As photos surfaced online — showing city staff scouring for the
misplaced documents among heaps of garbage — city and state officials
were outraged over the situation.
“This is unacceptable,” Louisiana Attorney General Liz Murrill said in a
Wednesday statement. “I have questions. I’m going to ask the Clerk for
an explanation of how this happened and just what records were dumped.”
In a statement, Clerk of Criminal District Court Darren Lombard blasted
the city for an “egregious breach of responsibility and negligence" of
public records. Photos shared by the criminal clerk of court’s office
show city workers standing in debris beside an excavator and extracting
tattered papers from heaps of garbage earlier this week.

Lombard said he was notified last Friday that containers housing
official court documents had been relocated from trailers without his
knowledge and, in at least one instance, destroyed. He blamed the
Department of Public Works for moving the records and said he dispatched
city employees to recover what they could.
“What they discovered was deeply disturbing: one entire container –
filled with official Clerk records – had been dumped into a debris field
and mixed with general trash,” Lombard said. “Documents were strewn
across the yard, caught in the wind, and scattered beyond the secured
perimeter.”
Lombard said the records had been stored outside the clerk's office, in
trailers and containers, because of the “longstanding absence of a
secure, dedicated Clerk of Court storage facility” dating back to
Hurricane Katrina in 2005. Flooding from the collapse of the city's
levee system led to the destruction of thousands of criminal case files.
[to top of second column]
|

Lombard, who took office in 2022, said he has repeatedly requested
funding for a secure storage facility.
The court records, many dating back to the 1950s through the 1970s,
included capital murder and aggravated rape cases, Lombard told
Nola.com.
Lombard said he has called for a city investigation.
New Orleans District Attorney Jason Williams — whose main role is to
represent the government in criminal cases and decide whether to
prosecute individuals accused of crimes — stressed the importance of
“proper recordkeeping," saying that in order to “administer justice”

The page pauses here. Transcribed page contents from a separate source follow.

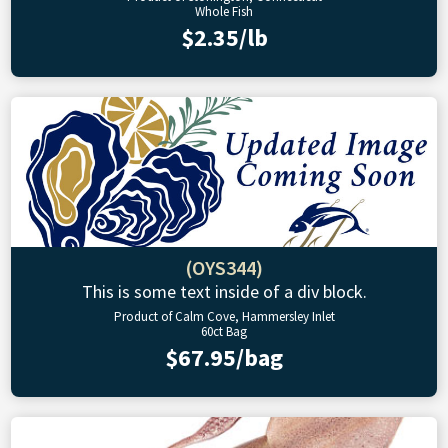
Whole Fish
$2.35/lb
(OYS344)
This is some text inside of a div block.
Product of Calm Cove, Hammersley Inlet
60ct Bag
$67.95/bag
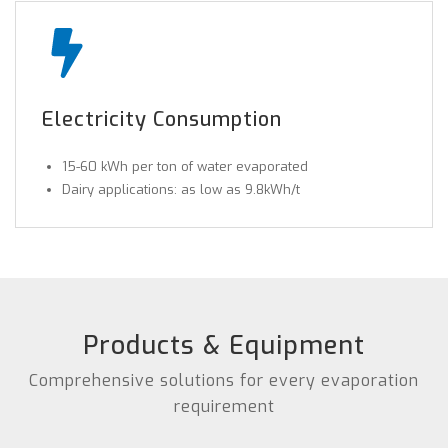
Electricity Consumption
15-60 kWh per ton of water evaporated
Dairy applications: as low as 9.8kWh/t
Products & Equipment
Comprehensive solutions for every evaporation
requirement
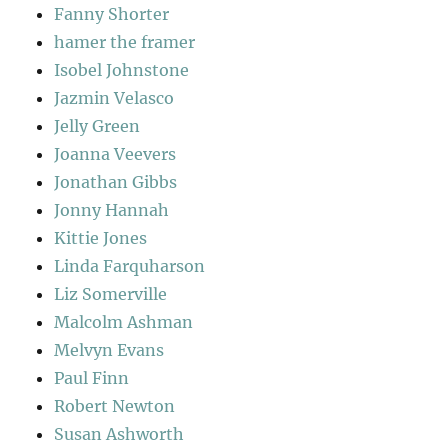
Fanny Shorter
hamer the framer
Isobel Johnstone
Jazmin Velasco
Jelly Green
Joanna Veevers
Jonathan Gibbs
Jonny Hannah
Kittie Jones
Linda Farquharson
Liz Somerville
Malcolm Ashman
Melvyn Evans
Paul Finn
Robert Newton
Susan Ashworth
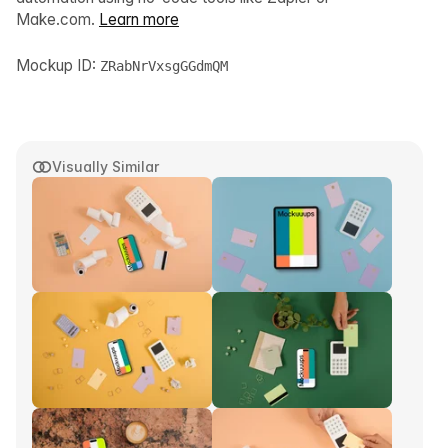
Make.com.
Learn more
Mockup ID:
ZRabNrVxsgGGdmQM
Visually Similar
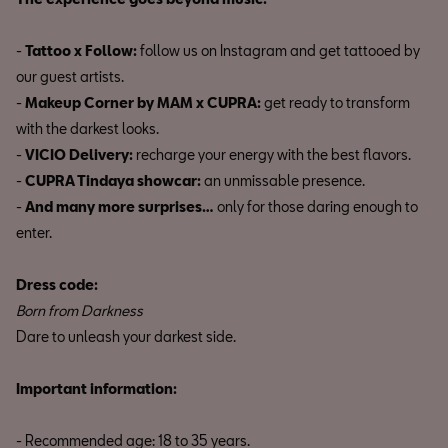
-
Tattoo x Follow:
follow us on Instagram and get tattooed by
our guest artists.
-
Makeup Corner by MAM x CUPRA:
get ready to transform
with the darkest looks.
-
VICIO Delivery:
recharge your energy with the best flavors.
-
CUPRA Tindaya showcar:
an unmissable presence.
-
And many more surprises…
only for those daring enough to
enter.
Dress code:
Born from Darkness
Dare to unleash your darkest side.
Important information:
- Recommended age: 18 to 35 years.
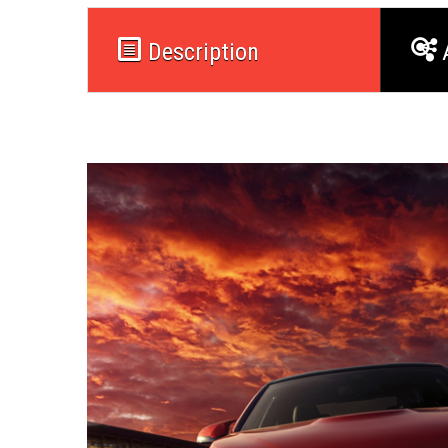
Description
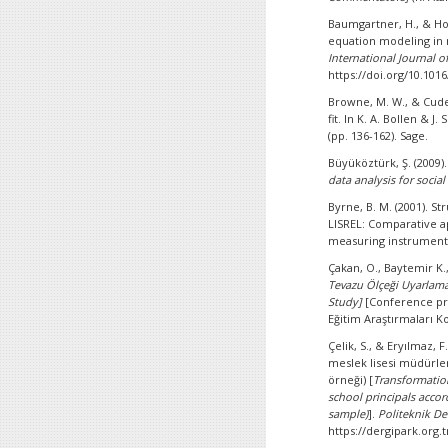
Baumgartner, H., & Hom
equation modeling in
International Journal o
https://doi.org/10.101
Browne, M. W., & Cudec
fit. In K. A. Bollen & J. 
(pp. 136-162). Sage.
Büyüköztürk, Ş. (2009)
data analysis for social
Byrne, B. M. (2001). S
LISREL: Comparative app
measuring instrument. I
Çakan, O., Baytemir K.
Tevazu Ölçeği Uyarlama 
Study]
[Conference pr
Eğitim Araştırmaları 
Çelik, S., & Eryılmaz, 
meslek lisesi müdürler
örneği) [
Transformation
school principals accor
sample)
].
Politeknik Der
https://dergipark.org.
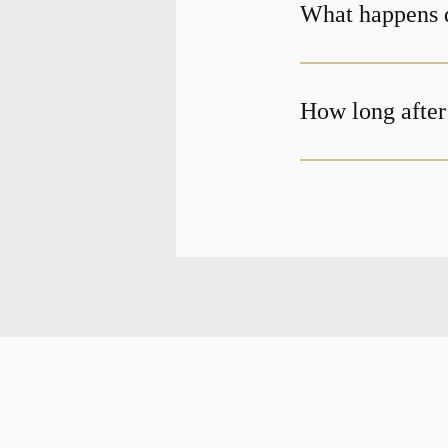
What happens d
How long after 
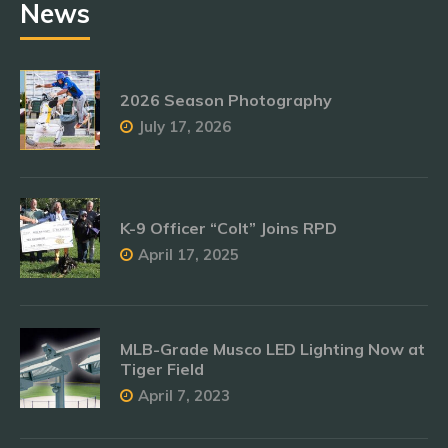
News
2026 Season Photography
July 17, 2026
K-9 Officer “Colt” Joins RPD
April 17, 2025
MLB-Grade Musco LED Lighting Now at
Tiger Field
April 7, 2023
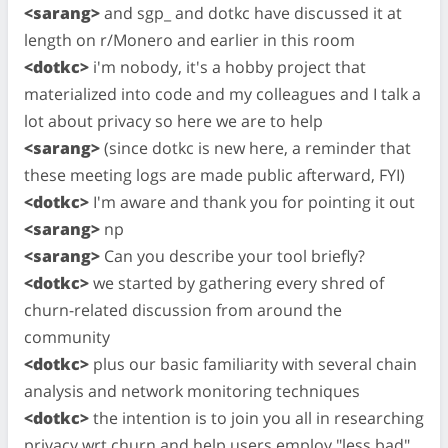
<sarang>
and sgp_ and dotkc have discussed it at
length on r/Monero and earlier in this room
<dotkc>
i'm nobody, it's a hobby project that
materialized into code and my colleagues and I talk a
lot about privacy so here we are to help
<sarang>
(since dotkc is new here, a reminder that
these meeting logs are made public afterward, FYI)
<dotkc>
I'm aware and thank you for pointing it out
<sarang>
np
<sarang>
Can you describe your tool briefly?
<dotkc>
we started by gathering every shred of
churn-related discussion from around the
community
<dotkc>
plus our basic familiarity with several chain
analysis and network monitoring techniques
<dotkc>
the intention is to join you all in researching
privacy wrt churn and help users employ "less bad"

it is vital that there is “accurate maintenance of all information
associated with criminal cases.”
The Promise of Justice Initiative, an organization that advocates
for criminal justice reform, said that in its experience, even on a
“normal day,” case files can be hard to obtain. The organization
emphasized that such documents “represent human beings sitting
inside of prisons” and are the “vehicle” to freedom, once someone
has been convicted.
“The fact that the City can treat such life-saving and invaluable
property with so little care is a failure of their duty and a
violation of people’s rights, who have a right to their
information,” Renard Bridgewater, a spokesperson for the
organization, said Wednesday.
Mayor LaToya Cantrell's office released a brief statement, saying
that they were working with the Clerk's Office and the Department of
Public Works to “resolve this issue.”